Dataset entries:
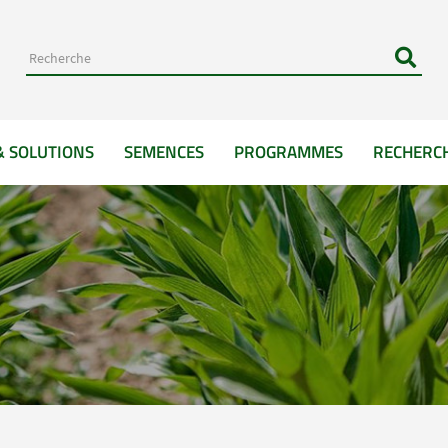
& SOLUTIONS
SEMENCES
PROGRAMMES
RECHERC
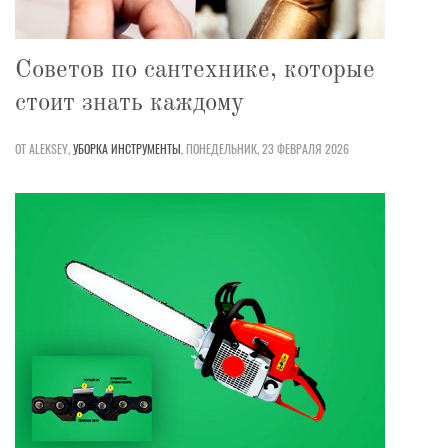
Советов по сантехнике, которые
стоит знать каждому
ОТ ALEKSEY,
УБОРКА
ИНСТРУМЕНТЫ
,
ПОНЕДЕЛЬНИК, 23 ФЕВРАЛЯ 2026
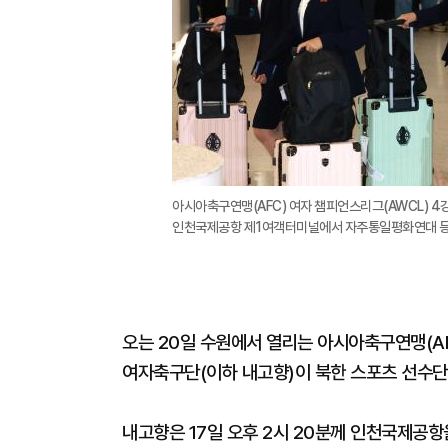
아시아축구연맹(AFC) 여자 챔피언스리그(AWCL) 
인천국제공항 제1여객터미널에서 자주통일평화연대 등 
오는 20일 수원에서 열리는 아시아축구연맹(AF
여자축구단(이하 내고향)이 북한 스포츠 선수단
내고향은 17일 오후 2시 20분께 인천국제공항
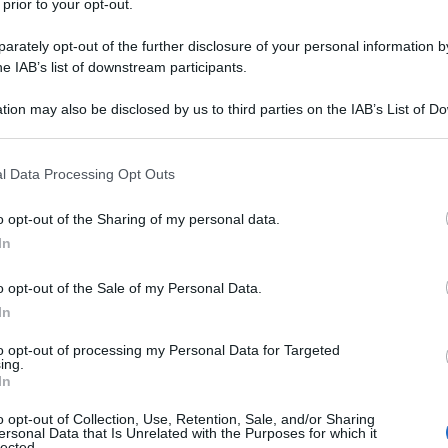
 prior to your opt-out.
cito regolare oltre al Corpo delle Guardie della
rately opt-out of the further disclosure of your personal information by
aumentare la portata di un possibile attacco di
he IAB’s list of downstream participants.
tion may also be disclosed by us to third parties on the IAB’s List of 
 that may further disclose it to other third parties.
 fatto che l'attacco israeliano del 26 ottobre ha
dati e un civile. Questa mossa non significa
 that this website/app uses one or more Google services and may gath
l Data Processing Opt Outs
including but not limited to your visit or usage behaviour. You may click 
rerà le sue truppe, ma piuttosto che l’IRGC non
 to Google and its third-party tags to use your data for below specifi
 le fonti citate dal WSJ.
o opt-out of the Sharing of my personal data.
ogle consent section.
In
lle persone, quindi devono rispondere", ha spiegato un
o opt-out of the Sale of my Personal Data.
nso, l'Iran ha avvertito che ci potrà essere una
In
robabilmente avrà luogo sugli obiettivi militari, e
to opt-out of processing my Personal Data for Targeted
l'ultima volta".
ing.
In
orità iraniane non abbiano intenzione di limitare la
o opt-out of Collection, Use, Retention, Sale, and/or Sharing
ersonal Data that Is Unrelated with the Purposes for which it
ni, come hanno fatto in attacchi precedenti. Allo
lected.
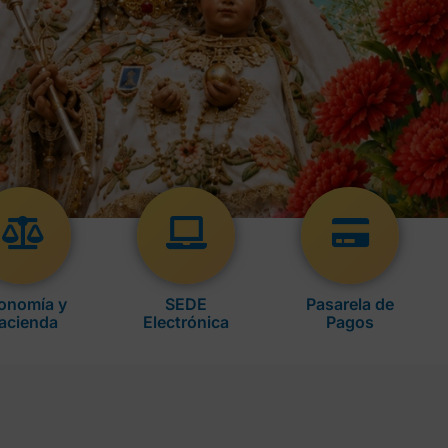
onomía y
SEDE
Pasarela de
acienda
Electrónica
Pagos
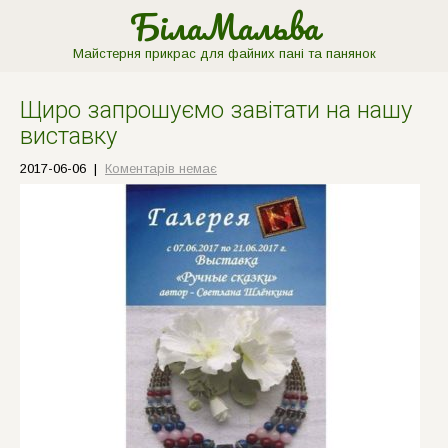
БілаМальва
Майстерня прикрас для файних пані та панянок
Щиро запрошуємо завітати на нашу
виставку
2017-06-06
|
Коментарів немає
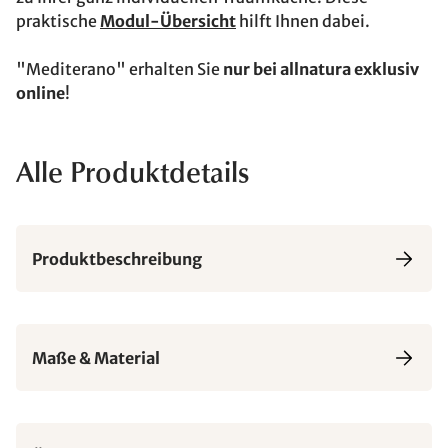
praktische
Modul-Übersicht
hilft Ihnen dabei.
"Mediterano" erhalten Sie
nur bei allnatura exklusiv
online
!
Alle Produktdetails
Produktbeschreibung
Maße & Material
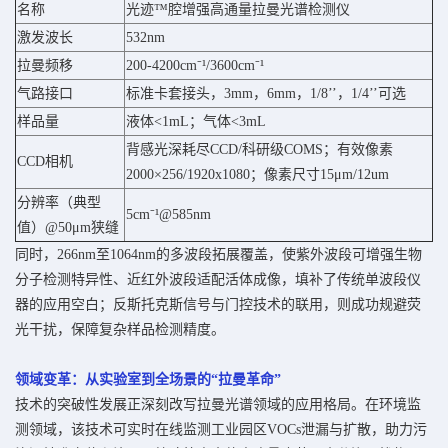
名称
光迹™腔增强高通量拉曼光谱检测仪
激发波长
532nm
拉曼频移
200-4200cm⁻¹/3600cm⁻¹
气路接口
标准卡套接头，3mm，6mm，1/8’’，1/4’’可选
样品量
液体<1mL；气体<3mL
背感光深耗尽CCD/科研级COMS；有效像素
CCD相机
2000×256/1920x1080；像素尺寸15μm/12um
分辨率（典型
5cm⁻¹@585nm
值）@50μm狭缝
同时，266nm至1064nm的多波段拓展覆盖，使紫外波段可增强生物
分子检测特异性、近红外波段适配活体成像，填补了传统单波段仪
器的应用空白；反斯托克斯信号与门控技术的联用，则成功规避荧
光干扰，保障复杂样品检测精度。
领域变革：从实验室到全场景的“拉曼革命”
技术的突破性发展正深刻改写拉曼光谱领域的应用格局。在环境监
测领域，该技术可实时在线监测工业园区VOCs泄漏与扩散，助力污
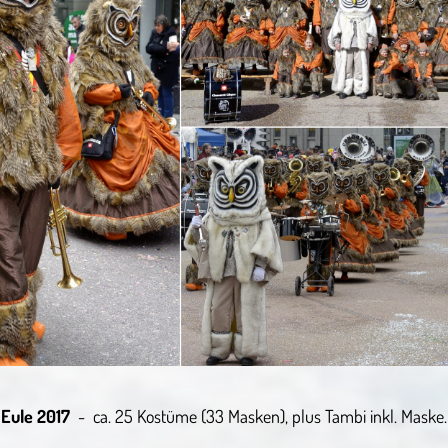
Eule 2017
- ca. 25 Kostüme (33 Masken), plus Tambi inkl. Maske.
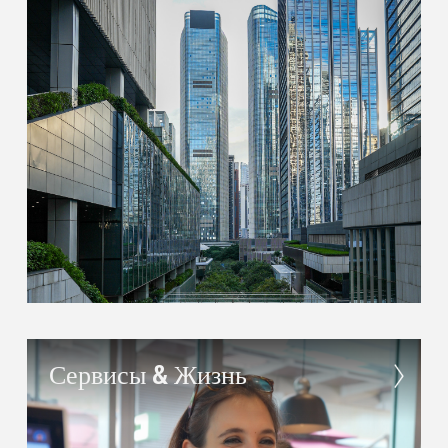
Сервисы & Жизнь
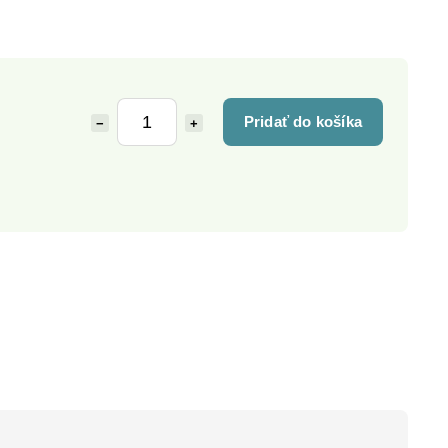
Pridať do košíka
−
+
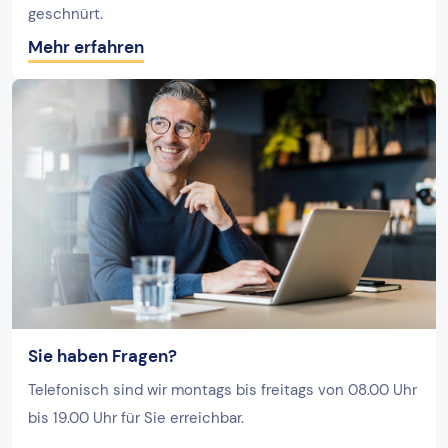
geschnürt.
Mehr erfahren
Sie haben Fragen?
Telefonisch sind wir montags bis freitags von 08.00 Uhr
bis 19.00 Uhr für Sie erreichbar.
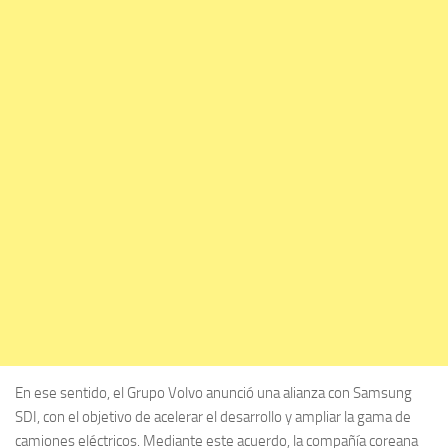
En ese sentido, el Grupo Volvo anunció una alianza con Samsung
SDI, con el objetivo de acelerar el desarrollo y ampliar la gama de
camiones eléctricos. Mediante este acuerdo, la compañía coreana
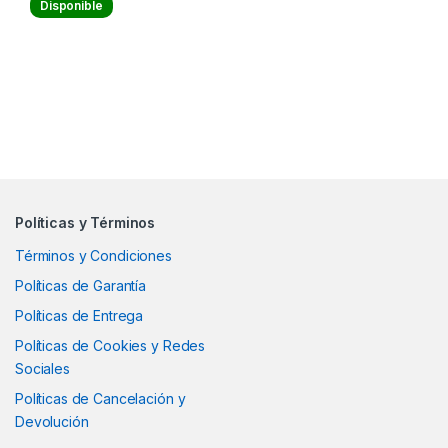
Disponible
Políticas y Términos
Términos y Condiciones
Políticas de Garantía
Políticas de Entrega
Políticas de Cookies y Redes
Sociales
Políticas de Cancelación y
Devolución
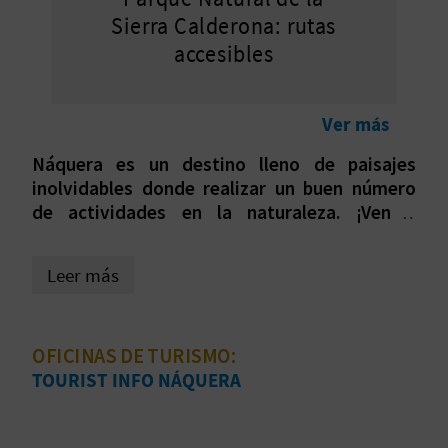
Sierra Calderona: rutas
D
accesibles
E
O
Ver más
B
Náquera es un destino lleno de paisajes
inolvidables donde realizar un buen número
L
de actividades en la naturaleza. ¡Ven a
descubrirlas!
O
Leer más
G
C
OFICINAS DE TURISMO:
TOURIST INFO NÁQUERA
A
L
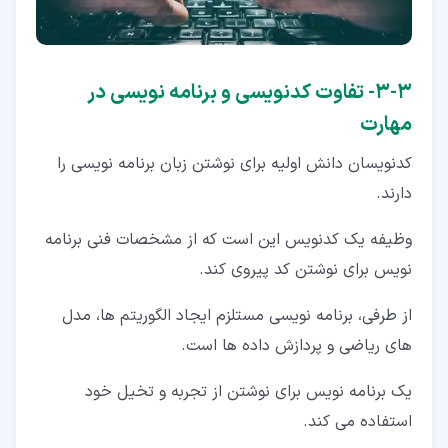
۳‏-‏۳‏- تفاوت کدنویسی و برنامه نویسی در
مهارت
کدنویسان دانش اولیه برای نوشتن زبان برنامه نویسی را
دارند.
وظیفه یک کدنویس این است که از مشخصات فنی برنامه
نویس برای نوشتن کد پیروی کند.
از طرفی، برنامه نویسی مستلزم ایجاد الگوریتم ها، مدل
های ریاضی و پردازش داده ها است.
یک برنامه نویس برای نوشتن از تجربه و تخیل خود
استفاده می کند.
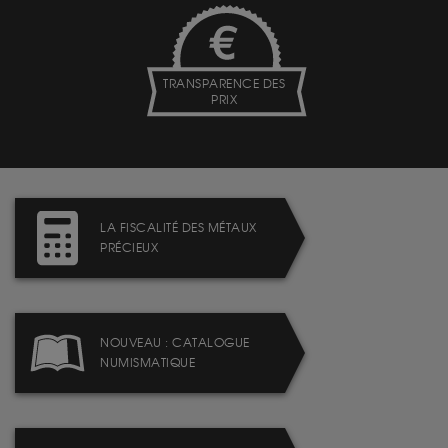
TRANSPARENCE DES
PRIX
LA FISCALITÉ DES MÉTAUX
PRÉCIEUX
NOUVEAU : CATALOGUE
NUMISMATIQUE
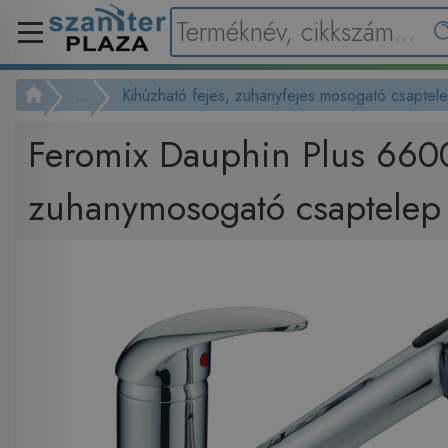
...
Kihúzható fejes, zuhanyfejes mosogató csaptel
Feromix Dauphin Plus 660
zuhanymosogató csaptelep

What to produce:
Check each line of the entries, and copy the ones that contain "Sale".

Exercise answer:
o opt-out of the Sale of my Personal Data.
o opt-out of Collection, Use, Retention, Sale, and/or Sharing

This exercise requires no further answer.